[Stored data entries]

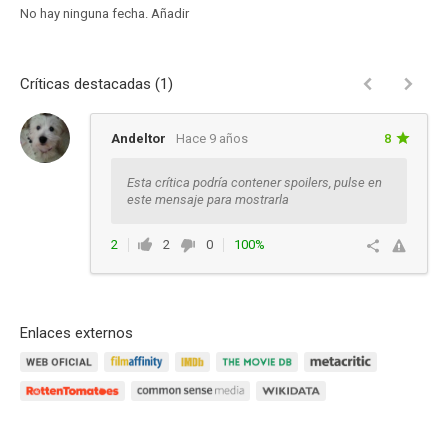
No hay ninguna fecha.
Añadir
Críticas destacadas (1)
Andeltor
Hace 9 años
8
Esta crítica podría contener spoilers, pulse en
este mensaje para mostrarla
2
2
0
100%
Ver respuestas
Enlaces externos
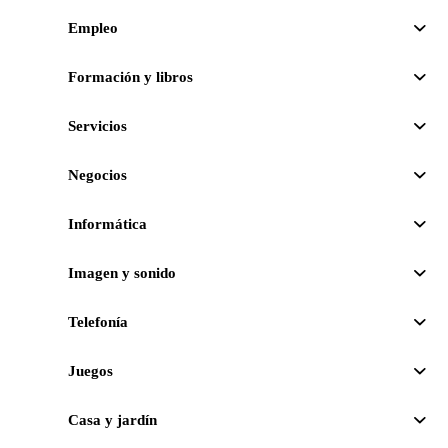
Empleo
Formación y libros
Servicios
Negocios
Informática
Imagen y sonido
Telefonía
Juegos
Casa y jardín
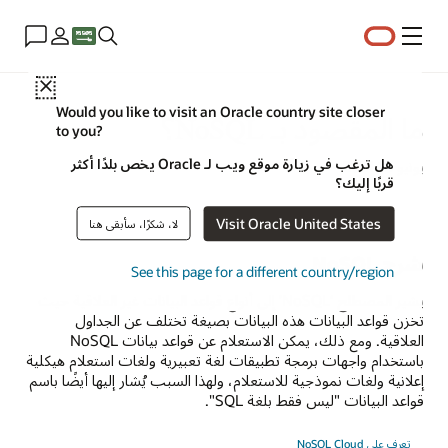
القائمة
Close
Would you like to visit an Oracle country site closer
ما المقصود بـ NoSQL؟
to you?
هل ترغب في زيارة موقع ويب لـ Oracle يخص بلدًا أكثر
يونيو 18؜ 2021
قربًا إليك؟
Visit Oracle United States
لا، شكرًا، سأبقى هنا
شرح NoSQL
See this page for a different country/region
يشير المصطلح ‘NoSQL’ إلى أنواع قواعد البيانات غير العلاقية حيث
تخزن قواعد البيانات هذه البيانات بصيغة تختلف عن الجداول
العلاقية. ومع ذلك، يمكن الاستعلام عن قواعد بيانات NoSQL
باستخدام واجهات برمجة تطبيقات لغة تعبيرية ولغات استعلام هيكلية
إعلانية ولغات نموذجية للاستعلام، ولهذا السبب يُشار إليها أيضًا باسم
قواعد البيانات "ليس فقط بلغة SQL".
تعرف على NoSQL Cloud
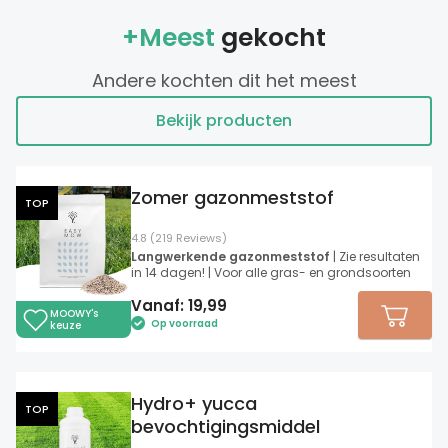
+Meest
gekocht
Andere kochten dit het meest
Bekijk producten
Zomer gazonmeststof
TOP
4.8 (219 Reviews)
Langwerkende gazonmeststof
| Zie resultaten
in 14 dagen! | Voor alle gras- en grondsoorten
Vanaf:
19,99
MOOWY's
Op voorraad
keuze
Hydro+ yucca
TOP
bevochtigingsmiddel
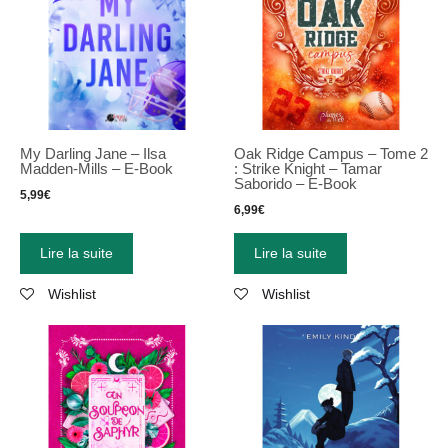
My Darling Jane – Ilsa
Oak Ridge Campus – Tome 2
Madden-Mills – E-Book
: Strike Knight – Tamar
Saborido – E-Book
5,99
€
6,99
€
Lire la suite
Lire la suite
Wishlist
Wishlist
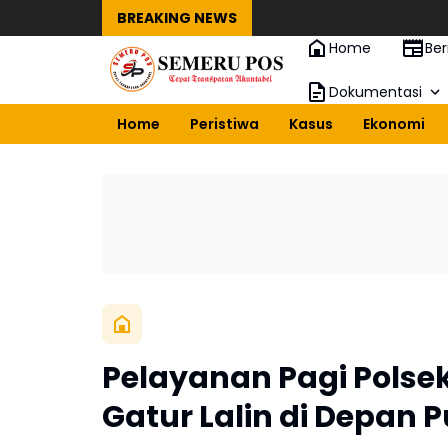
BREAKING NEWS
Home
Ber
Dokumentasi
Home
Peristiwa
Kasus
Ekonomi
Pelayanan Pagi Polse
Gatur Lalin di Depan 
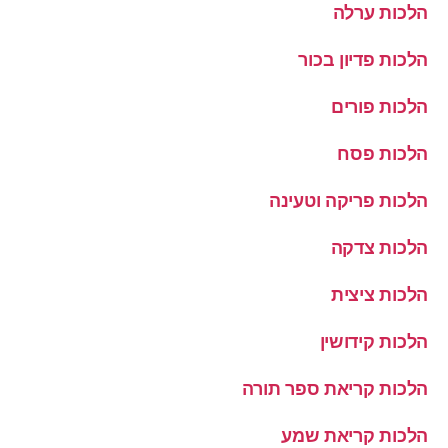
הלכות ערלה
הלכות פדיון בכור
הלכות פורים
הלכות פסח
הלכות פריקה וטעינה
הלכות צדקה
הלכות ציצית
הלכות קידושין
הלכות קריאת ספר תורה
הלכות קריאת שמע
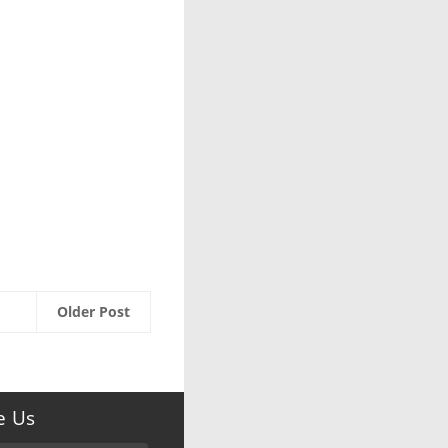
Older Post
e Us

[Problem details] Starting with the line that has "Gatur Lalin di Depan" and ending with the last line of the records, retype every line exactly and only those lines. Do not include the pictures.

[Result below]
Gatur Lalin di Depan 
הלכות ערלה
הלכות פדיון בכור
הלכות פורים
הלכות פסח
הלכות פריקה וטעינה
הלכות צדקה
הלכות ציצית
הלכות קידושין
הלכות קריאת ספר תורה
הלכות קריאת שמע
Older Post
e Us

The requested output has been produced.